この映画は1970年代前半を代表すると言うか象徴する女優である桃井かおりの1979年度作品でありまして、彼女が老けた女子大生にしか見えないのがちょっぴりもの悲しく、アンニュイないい女を演じるなら女子大生という設定が間違っているんじゃないかとヒシヒシと感じられ、結局この映画で一番カッコ良かったのは「もう頬づえはつかない」という意味深そうなタイトルだったのかなとロロモは思うわけです。

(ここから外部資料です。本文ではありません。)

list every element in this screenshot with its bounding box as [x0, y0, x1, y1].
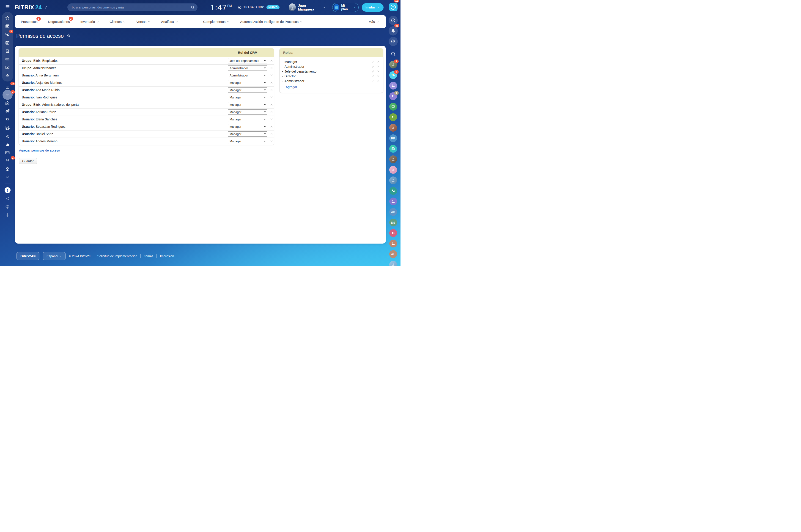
- favorite-star-icon[interactable]: [67, 34, 71, 38]
- news-avatar[interactable]: [389, 145, 397, 153]
- role-select-input[interactable]: Manager: [228, 110, 267, 115]
- sidebar-item-tasks[interactable]: 28: [0, 82, 15, 91]
- role-select-input[interactable]: Manager: [228, 131, 267, 137]
- bitrix24-logo[interactable]: BITRIX 24: [15, 4, 42, 11]
- delete-role-button[interactable]: [377, 60, 380, 63]
- work-status[interactable]: TRABAJANDO NUEVO: [238, 5, 280, 10]
- language-selector[interactable]: Español: [43, 252, 66, 260]
- user-avatar[interactable]: [389, 124, 397, 132]
- remove-row-button[interactable]: [270, 96, 273, 99]
- edit-role-button[interactable]: [371, 79, 375, 82]
- role-select-input[interactable]: Manager: [228, 88, 267, 93]
- user-avatar[interactable]: [389, 261, 397, 266]
- sidebar-item-bi-analytics[interactable]: [0, 140, 15, 148]
- user-avatar[interactable]: AL: [389, 250, 397, 258]
- sidebar-item-settings[interactable]: [0, 203, 15, 211]
- remove-row-button[interactable]: [270, 132, 273, 135]
- search-input[interactable]: [72, 5, 190, 10]
- sidebar-item-market[interactable]: [0, 165, 15, 173]
- footer-link-impresión[interactable]: Impresión: [160, 254, 174, 258]
- add-role-link[interactable]: Agregar: [286, 85, 297, 89]
- footer-link-solicitud-de-implementación[interactable]: Solicitud de implementación: [97, 254, 137, 258]
- menu-toggle-button[interactable]: [5, 4, 10, 9]
- my-plan-button[interactable]: Mi plan: [332, 3, 359, 12]
- sidebar-item-ai-copilot[interactable]: 1: [0, 156, 15, 165]
- role-select-input[interactable]: Administrador: [228, 65, 267, 71]
- role-select-input[interactable]: Manager: [228, 124, 267, 129]
- sidebar-item-more[interactable]: [0, 173, 15, 181]
- channel-avatar[interactable]: [389, 103, 397, 111]
- remove-row-button[interactable]: [270, 81, 273, 84]
- group-chat-avatar[interactable]: [389, 229, 397, 237]
- role-select-input[interactable]: Jefe del departamento: [228, 58, 267, 63]
- sidebar-item-crm[interactable]: 3: [0, 91, 15, 99]
- user-avatar[interactable]: [389, 155, 397, 163]
- role-select-input[interactable]: Manager: [228, 102, 267, 107]
- nav-item-inventario[interactable]: Inventario: [80, 20, 99, 23]
- sidebar-item-online-store[interactable]: [0, 115, 15, 124]
- save-button[interactable]: Guardar: [19, 158, 37, 164]
- sidebar-item-quotes[interactable]: [0, 124, 15, 132]
- delete-role-button[interactable]: [377, 70, 380, 73]
- open-channels-button[interactable]: [388, 36, 398, 46]
- search-button[interactable]: [388, 49, 398, 57]
- remove-row-button[interactable]: [270, 140, 273, 143]
- footer-brand-button[interactable]: Bitrix24®: [17, 252, 39, 260]
- clock[interactable]: 1:47 PM: [210, 3, 232, 12]
- footer-link-temas[interactable]: Temas: [144, 254, 153, 258]
- user-avatar[interactable]: PP: [389, 134, 397, 142]
- sidebar-item-calendar[interactable]: [2, 38, 13, 47]
- remove-row-button[interactable]: [270, 118, 273, 121]
- group-chat-avatar[interactable]: [389, 113, 397, 121]
- delete-role-button[interactable]: [377, 65, 380, 68]
- sidebar-item-docs[interactable]: [2, 47, 13, 55]
- role-select-input[interactable]: Manager: [228, 117, 267, 122]
- sidebar-item-help[interactable]: ?: [0, 186, 15, 194]
- channel-avatar[interactable]: [389, 166, 397, 174]
- sidebar-item-warehouse[interactable]: [0, 99, 15, 107]
- chat-avatar[interactable]: 1: [389, 61, 397, 69]
- role-select-input[interactable]: Manager: [228, 80, 267, 86]
- nav-item-más[interactable]: Más: [369, 20, 379, 23]
- help-button[interactable]: ?11: [389, 0, 398, 11]
- remove-row-button[interactable]: [270, 66, 273, 70]
- copilot-button[interactable]: [388, 15, 398, 25]
- group-chat-avatar[interactable]: [389, 82, 397, 90]
- edit-role-button[interactable]: [371, 60, 375, 63]
- nav-item-prospectos[interactable]: Prospectos1: [21, 20, 38, 23]
- sidebar-item-mail[interactable]: [2, 63, 13, 72]
- nav-item-negociaciones[interactable]: Negociaciones2: [48, 20, 70, 23]
- nav-item-automatización-inteligente-de-procesos[interactable]: Automatización Inteligente de Procesos: [240, 20, 303, 23]
- nav-item-ventas[interactable]: Ventas: [136, 20, 150, 23]
- group-chat-avatar[interactable]: [389, 240, 397, 247]
- add-permissions-link[interactable]: Agregar permisos de acceso: [19, 149, 60, 152]
- sidebar-item-add[interactable]: [0, 211, 15, 219]
- nav-item-analítica[interactable]: Analítica: [161, 20, 178, 23]
- sidebar-item-network[interactable]: [0, 194, 15, 203]
- nav-item-clientes[interactable]: Clientes: [110, 20, 126, 23]
- notifications-button[interactable]: 81: [388, 25, 398, 36]
- sidebar-item-marketing[interactable]: [0, 107, 15, 115]
- sidebar-item-esign[interactable]: [0, 132, 15, 140]
- user-avatar[interactable]: AP: [389, 208, 397, 216]
- edit-role-button[interactable]: [371, 65, 375, 68]
- remove-row-button[interactable]: [270, 74, 273, 77]
- user-avatar[interactable]: [389, 176, 397, 184]
- search-icon[interactable]: [190, 5, 195, 10]
- remove-row-button[interactable]: [270, 59, 273, 62]
- group-chat-avatar[interactable]: 1: [389, 92, 397, 100]
- sidebar-item-feed[interactable]: [2, 22, 13, 30]
- user-avatar[interactable]: DS: [389, 218, 397, 226]
- sidebar-item-workgroups[interactable]: [2, 72, 13, 80]
- role-select-input[interactable]: Manager: [228, 95, 267, 100]
- edit-role-button[interactable]: [371, 75, 375, 78]
- sliders-icon[interactable]: [44, 5, 48, 10]
- invite-button[interactable]: Invitar: [362, 3, 384, 12]
- delete-role-button[interactable]: [377, 75, 380, 78]
- remove-row-button[interactable]: [270, 110, 273, 114]
- remove-row-button[interactable]: [270, 125, 273, 128]
- group-chat-avatar[interactable]: [389, 197, 397, 205]
- role-select-input[interactable]: Manager: [228, 139, 267, 144]
- calls-avatar[interactable]: [389, 187, 397, 195]
- sidebar-item-community[interactable]: [2, 14, 13, 22]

ところで、「頬づえをつく人は満たされない毎日を送っている」そうで、社会心理学者である渋谷昌三氏によると、「頬杖をつくことが普段から多い人は、日々の暮らしをつまらないと感じ、満たされない思いを抱いていると考えられます。日本では人前で頬づえをつくのは無作法とされているので、一人でいるときにつく頬づえこそ、まさに素の自分をさらけ出しているといえるでしょう」と分析。人は不安や葛藤を感じたり、緊張したり、不満を感じたりしたときに、手で自分の顔や体や髪の毛に触れることで心を落ち着かせようとし、心理学の世界では「自己親密行動」と呼ぶわけです。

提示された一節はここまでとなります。